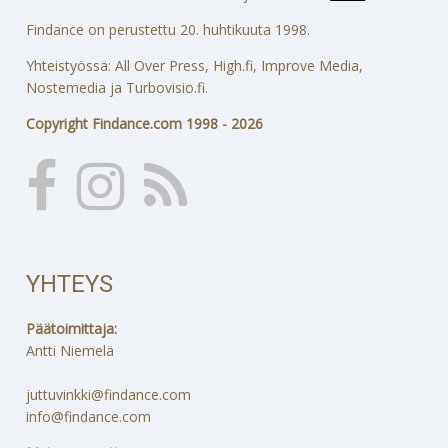
Findance on perustettu 20. huhtikuuta 1998.
Yhteistyössä: All Over Press, High.fi, Improve Media,
Nostemedia ja Turbovisio.fi.
Copyright Findance.com 1998 - 2026
YHTEYS
Päätoimittaja:
Antti Niemelä
juttuvinkki@findance.com
info@findance.com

Exercise prompt: Print only the lines running from the one with "Nostemedia ja Turbovisio.fi." to the final line of the data above, each exactly as it appears.

Your response:
Nostemedia ja Turbovisio.fi.
Copyright Findance.com 1998 - 2026
YHTEYS
Päätoimittaja:
Antti Niemelä
juttuvinkki@findance.com
info@findance.com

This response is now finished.